Very strange... the source code uses write(2) to send the string to the
remote host. It shouldn't interere. It might be mashing the % before then,
such as when it reads it from the Systems file and tries to translate
it somehow. I dodn't find anything that would do such a thing in the 
code, though.

Have you tried a backlash before the %?

-Vince

-- 
Vincent C. Hatem
e-mail: {any Action Central site || att}!attibr!vch
snail-mail: AT&T International, 1200 Mt. Kemble Ave, Basking Ridge, NJ 07920
tele: +1-201-953-7959         ------ Gruezi wohl! -------

friedl@vsi.COM (Stephen J. Friedl) (01/25/89)

In article <1025@vsi.COM>, friedl@vsi.COM (Stephen J. Friedl) writes:
>
> [summary] HDB on a 3B2/400, Sys V Rel 3.1.  In the Systems
> file, a password containing a % is expanded as in printf,
> so "%foobar" ---> "0.00000oobar".

In article <116@attibr.UUCP>, vch@attibr.UUCP (Vincent C. Hatem) writes:
>
> Very strange... the source code uses write(2) to send the string to the
> remote host.

The expansion I'm seeing is in the -x9 *debug* output, and I
guess I didn't check to see if it were going to the other end
that way.

In any case, the remote login worked fine if I went at it with
cu, but no combination of % or %% or \% in the password field would
make it work via uucico.

    Steve

-- 
Stephen J. Friedl        3B2-kind-of-guy            friedl@vsi.com
V-Systems, Inc.       I speak for you only      attmail!vsi!friedl
Santa Ana, CA  USA       +1 714 545 6442    {backbones}!vsi!friedl
Nancy Reagan on these *stupid* .signatures: "Enough already, OK?"

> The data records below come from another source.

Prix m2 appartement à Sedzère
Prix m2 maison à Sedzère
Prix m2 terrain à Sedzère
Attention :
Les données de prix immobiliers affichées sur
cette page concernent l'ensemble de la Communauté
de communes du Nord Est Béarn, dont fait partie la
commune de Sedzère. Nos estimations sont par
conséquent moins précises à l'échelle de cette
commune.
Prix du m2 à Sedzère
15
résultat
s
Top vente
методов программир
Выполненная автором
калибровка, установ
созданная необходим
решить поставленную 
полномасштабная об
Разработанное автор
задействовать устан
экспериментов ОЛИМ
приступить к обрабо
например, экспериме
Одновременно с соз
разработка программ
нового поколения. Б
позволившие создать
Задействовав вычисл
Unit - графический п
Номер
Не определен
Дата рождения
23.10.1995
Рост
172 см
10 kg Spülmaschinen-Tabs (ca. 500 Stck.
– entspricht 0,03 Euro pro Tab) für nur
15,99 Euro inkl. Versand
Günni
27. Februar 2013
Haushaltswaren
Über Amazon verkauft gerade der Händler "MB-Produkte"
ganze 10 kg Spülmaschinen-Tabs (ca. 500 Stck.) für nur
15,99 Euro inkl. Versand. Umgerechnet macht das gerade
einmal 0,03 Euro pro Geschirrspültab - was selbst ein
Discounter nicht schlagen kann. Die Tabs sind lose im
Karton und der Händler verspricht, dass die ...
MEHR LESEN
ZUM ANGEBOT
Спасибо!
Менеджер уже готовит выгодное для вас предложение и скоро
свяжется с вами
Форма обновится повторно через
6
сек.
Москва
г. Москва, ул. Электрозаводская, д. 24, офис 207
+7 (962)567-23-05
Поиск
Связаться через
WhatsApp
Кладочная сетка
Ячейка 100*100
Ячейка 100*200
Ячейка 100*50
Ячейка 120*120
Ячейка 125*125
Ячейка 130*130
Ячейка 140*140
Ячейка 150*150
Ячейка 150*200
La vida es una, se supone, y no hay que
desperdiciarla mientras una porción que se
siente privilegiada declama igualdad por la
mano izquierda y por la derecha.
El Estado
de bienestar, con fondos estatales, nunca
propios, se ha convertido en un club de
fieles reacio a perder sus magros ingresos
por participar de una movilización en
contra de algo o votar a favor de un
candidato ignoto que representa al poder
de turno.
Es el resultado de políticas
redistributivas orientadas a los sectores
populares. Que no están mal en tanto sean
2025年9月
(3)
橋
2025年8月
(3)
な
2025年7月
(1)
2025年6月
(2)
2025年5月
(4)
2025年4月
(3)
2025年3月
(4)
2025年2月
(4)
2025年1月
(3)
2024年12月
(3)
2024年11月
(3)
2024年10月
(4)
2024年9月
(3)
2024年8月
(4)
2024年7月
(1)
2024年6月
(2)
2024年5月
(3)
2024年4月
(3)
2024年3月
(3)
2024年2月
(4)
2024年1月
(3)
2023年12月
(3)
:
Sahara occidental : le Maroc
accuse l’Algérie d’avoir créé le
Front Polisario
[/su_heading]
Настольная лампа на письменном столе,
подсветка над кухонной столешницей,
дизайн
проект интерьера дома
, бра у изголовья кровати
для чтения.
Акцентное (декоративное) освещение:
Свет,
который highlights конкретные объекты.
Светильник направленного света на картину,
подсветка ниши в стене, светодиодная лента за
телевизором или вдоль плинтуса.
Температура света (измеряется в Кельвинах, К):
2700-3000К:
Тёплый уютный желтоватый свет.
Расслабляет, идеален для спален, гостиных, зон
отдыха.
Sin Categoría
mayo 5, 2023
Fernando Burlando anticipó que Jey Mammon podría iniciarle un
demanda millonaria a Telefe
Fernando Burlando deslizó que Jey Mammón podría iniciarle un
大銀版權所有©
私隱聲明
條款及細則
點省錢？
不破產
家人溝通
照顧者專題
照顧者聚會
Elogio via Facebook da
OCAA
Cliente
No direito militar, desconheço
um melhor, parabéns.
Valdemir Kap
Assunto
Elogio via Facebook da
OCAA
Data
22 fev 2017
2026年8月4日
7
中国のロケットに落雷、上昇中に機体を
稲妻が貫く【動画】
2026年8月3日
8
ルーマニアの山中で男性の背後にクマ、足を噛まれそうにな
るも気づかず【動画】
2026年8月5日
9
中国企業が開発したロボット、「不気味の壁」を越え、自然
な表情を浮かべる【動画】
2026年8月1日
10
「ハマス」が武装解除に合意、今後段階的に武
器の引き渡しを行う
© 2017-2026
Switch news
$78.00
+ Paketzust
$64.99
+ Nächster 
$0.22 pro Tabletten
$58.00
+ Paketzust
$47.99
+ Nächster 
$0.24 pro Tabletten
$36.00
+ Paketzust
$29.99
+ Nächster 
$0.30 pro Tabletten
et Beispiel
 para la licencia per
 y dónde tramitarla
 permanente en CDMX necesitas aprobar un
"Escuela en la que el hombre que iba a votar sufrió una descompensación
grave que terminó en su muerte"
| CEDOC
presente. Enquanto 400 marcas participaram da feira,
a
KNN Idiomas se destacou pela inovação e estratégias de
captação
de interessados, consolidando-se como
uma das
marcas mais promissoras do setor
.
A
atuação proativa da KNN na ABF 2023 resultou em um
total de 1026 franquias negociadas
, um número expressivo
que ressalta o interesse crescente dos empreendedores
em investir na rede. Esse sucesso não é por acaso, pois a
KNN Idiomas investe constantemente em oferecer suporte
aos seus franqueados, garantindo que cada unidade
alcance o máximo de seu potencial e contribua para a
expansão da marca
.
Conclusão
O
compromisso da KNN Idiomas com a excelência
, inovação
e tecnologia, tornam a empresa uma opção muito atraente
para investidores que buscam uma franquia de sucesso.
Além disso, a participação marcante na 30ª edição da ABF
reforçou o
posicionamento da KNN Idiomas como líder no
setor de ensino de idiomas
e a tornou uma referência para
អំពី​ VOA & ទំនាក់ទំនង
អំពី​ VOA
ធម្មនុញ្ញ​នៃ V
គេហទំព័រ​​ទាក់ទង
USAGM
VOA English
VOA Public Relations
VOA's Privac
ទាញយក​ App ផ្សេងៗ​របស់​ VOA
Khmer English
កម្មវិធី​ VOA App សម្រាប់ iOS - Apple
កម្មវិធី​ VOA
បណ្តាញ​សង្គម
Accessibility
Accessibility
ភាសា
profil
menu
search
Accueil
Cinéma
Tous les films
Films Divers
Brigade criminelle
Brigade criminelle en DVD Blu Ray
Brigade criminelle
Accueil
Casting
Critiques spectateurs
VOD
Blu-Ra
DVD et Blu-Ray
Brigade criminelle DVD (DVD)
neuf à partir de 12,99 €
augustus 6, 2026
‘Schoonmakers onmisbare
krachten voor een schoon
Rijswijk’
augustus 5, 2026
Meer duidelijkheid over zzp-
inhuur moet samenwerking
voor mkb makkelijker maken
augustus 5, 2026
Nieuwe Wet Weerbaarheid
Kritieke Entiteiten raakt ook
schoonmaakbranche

honey@mailrus.cc.umich.edu (peter honeyman) (01/25/89)

i just tried password "%foobar" between two honey danber machines, and
it worked just fine.  i also read the code, and i don't see anything
untoward (e.g. sprintf or its ilk).

can you get a -x9 debug output?

	peter

levy@ttrdc.UUCP (Daniel R. Levy) (01/27/89)

In article <1033@vsi.COM>, friedl@vsi.COM (Stephen J. Friedl) writes:
< In article <1025@vsi.COM>, friedl@vsi.COM (Stephen J. Friedl) writes:
< > [summary] HDB on a 3B2/400, Sys V Rel 3.1.  In the Systems
< > file, a password containing a % is expanded as in printf,
< > so "%foobar" ---> "0.00000oobar".
< In article <116@attibr.UUCP>, vch@attibr.UUCP (Vincent C. Hatem) writes:
< > Very strange... the source code uses write(2) to send the string to the
< > remote host.
< The expansion I'm seeing is in the -x9 *debug* output, and I
< guess I didn't check to see if it were going to the other end
< that way.
< In any case, the remote login worked fine if I went at it with
< cu, but no combination of % or %% or \% in the password field would
< make it work via uucico.

I partially verified this (on the 3B2 running SVR3); as root, I Uutry'd a
system which had a "%g" embedded in its password and it was similarly "printf-
expanded" in the debug output.  However, the remote apparently received the
correct password, as the login succeeded and the machines began to converse.

I pored over the HDB source on another machine (which has an earlier version of
conn.c, i.e., 1.16, versus 2.9 according to "what" on the binary which was
supplied with my 3B2) and this phenomenon appears to be impossible!  As V.
Hatem pointed out, write() is used to send the data to the remote host.  This
is done one character at a time.  Also, the debug output is written one
character at a time.  fprintf(stderr...) is used, but always a proper format
is supplied (through the CDEBUG macro) for the second argument.

Doo doo doo doo, Doo doo doo doo, ...
-- 
Daniel R. Levy             UNIX(R) mail:  att!ttbcad!levy
AT&T Bell Laboratories
5555 West Touhy Avenue     Any opinions expressed in the message above are
Skokie, Illinois  60077    mine, and not necessarily AT&T's.